Быть может, Грация и не без сожаления давала этот совет. Но зачем Кристоф обратился к ней? Чем больше он доверялся ей, заставляя принимать решения за себя, тем большую ответственность чувствовала она за поступки своего друга. В результате обмена мыслями, происходившего между ними, она заимствовала у Кристофа частицу его воли; он открыл ей, что деятельность — долг человека, и она поняла красоту этого долга. По крайней мере, она считала выполнение долга обязательным для своего друга и не желала, чтобы он уклонялся. Она лучше его знала расслабляющее влияние, таящееся в дыхании итальянской земли, которое, подобно коварному яду теплого сирокко, проникает в кровь и усыпляет волю. Сколько раз она испытывала на себе его пагубные чары, не имея сил сопротивляться ему.
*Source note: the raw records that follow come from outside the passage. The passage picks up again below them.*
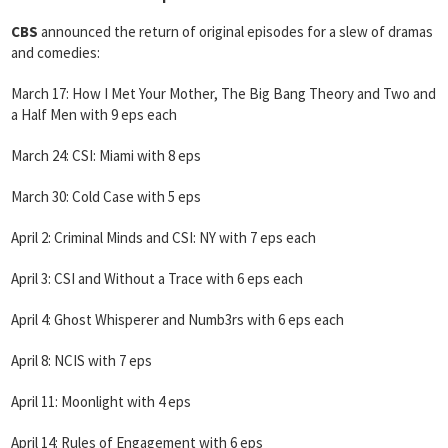
CBS
announced the return of original episodes for a slew of dramas
and comedies:
March 17: How I Met Your Mother, The Big Bang Theory and Two and
a Half Men with 9 eps each
March 24: CSI: Miami with 8 eps
March 30: Cold Case with 5 eps
April 2: Criminal Minds and CSI: NY with 7 eps each
April 3: CSI and Without a Trace with 6 eps each
April 4: Ghost Whisperer and Numb3rs with 6 eps each
April 8: NCIS with 7 eps
April 11: Moonlight with 4 eps
April 14: Rules of Engagement with 6 eps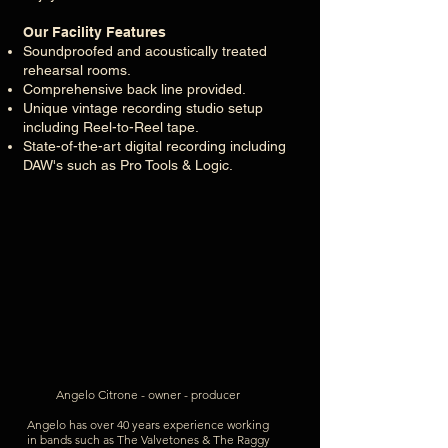
Our Facility Features
Soundproofed and acoustically treated
rehearsal rooms.
Comprehensive back line provided.
Unique vintage recording studio setup
including Reel-to-Reel tape.
State-of-the-art digital recording including
DAW's such as Pro Tools & Logic.
Angelo Citrone - owner -
producer
Angelo has over 40 years experience working
in bands such as The Valvetones & The Raggy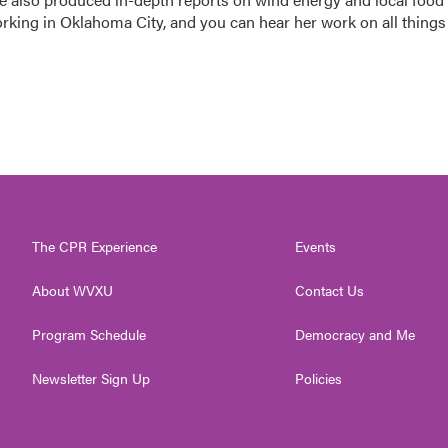
orking in Oklahoma City, and you can hear her work on all things
The CPR Experience
Events
About WVXU
Contact Us
Program Schedule
Democracy and Me
Newsletter Sign Up
Policies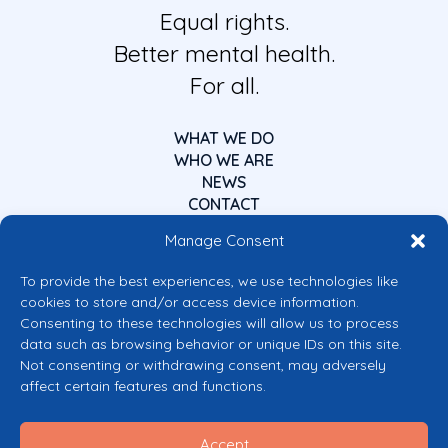
Equal rights.
Better mental health.
For all.
WHAT WE DO
WHO WE ARE
NEWS
CONTACT
Manage Consent
To provide the best experiences, we use technologies like
cookies to store and/or access device information.
Consenting to these technologies will allow us to process
data such as browsing behavior or unique IDs on this site.
Co-funded by the European Union
Not consenting or withdrawing consent, may adversely
Views and opinions expressed are however those of the author(s) only and
affect certain features and functions.
do not necessarily reflect those of the European Union or the European
Commission’s CERV Programme. Neither the European Union nor the
granting authority can be held responsible for them.
Accept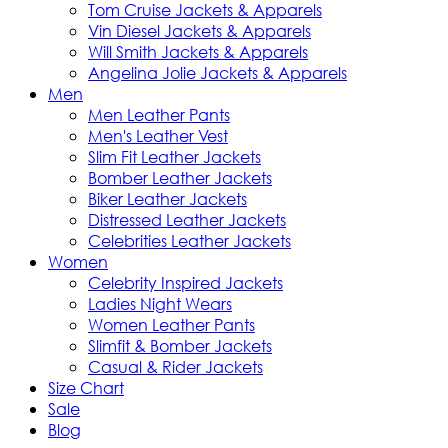
Tom Cruise Jackets & Apparels
Vin Diesel Jackets & Apparels
Will Smith Jackets & Apparels
Angelina Jolie Jackets & Apparels
Men
Men Leather Pants
Men's Leather Vest
Slim Fit Leather Jackets
Bomber Leather Jackets
Biker Leather Jackets
Distressed Leather Jackets
Celebrities Leather Jackets
Women
Celebrity Inspired Jackets
Ladies Night Wears
Women Leather Pants
Slimfit & Bomber Jackets
Casual & Rider Jackets
Size Chart
Sale
Blog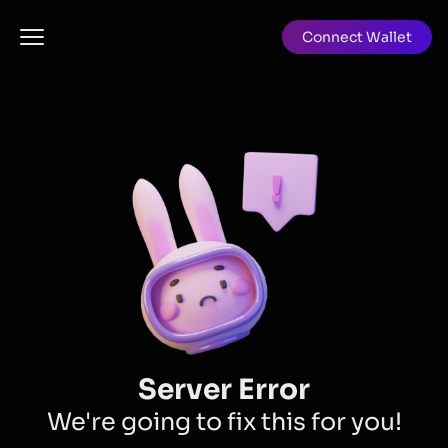
Connect Wallet
Server Error
We're going to fix this for you!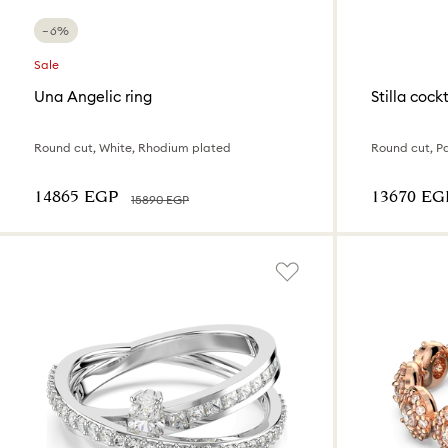
−6%
Sale
Una Angelic ring
Stilla cockt
Round cut, White, Rhodium plated
Round cut, P
⁦14865⁩ EGP
⁦13670⁩ EG
⁦15890⁩ EGP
Все окружающие ее люди в той или иной мере были поражены этим душевным недугом. Некогда более сильные, чем она и Кристоф, они стали его жертвами; эта ржавчина разъела доспехи римской волчицы{136}. Рим дышит смертью; здесь слишком много гробниц. Здесь здоровее бывать изредка, чем жить постоянно. Здесь слишком быстро отстают от века; этот воздух опасен для молодых сия, которым еще предстоит долгий жизненный путь. Грация прекрасно понимала, что окружающее ее общество не могло быть животворной средой для художника. И хотя она относилась к Кристофу более дружески, чем к кому-либо (решится ли она признаться в этом самой себе?), в глубине души она была рада, что он уезжал. Увы! Он утомлял ее всем тем, что она любила в нем, — своею цельностью, избытком жизненных сил, накопленных в течение ряда лет и бьющих через край; все это нарушало ее покой. Возможно, он утомлял ее еще и потому, что она постоянно чувствовала угрозу этой прекрасной, трогательной, но настойчивой любви, против которой всегда приходилось быть начеку; гораздо благоразумнее держать его в отдалении. Даже самой себе она боялась признаться в этом; она верила, что ею руководят только интересы Кристофа.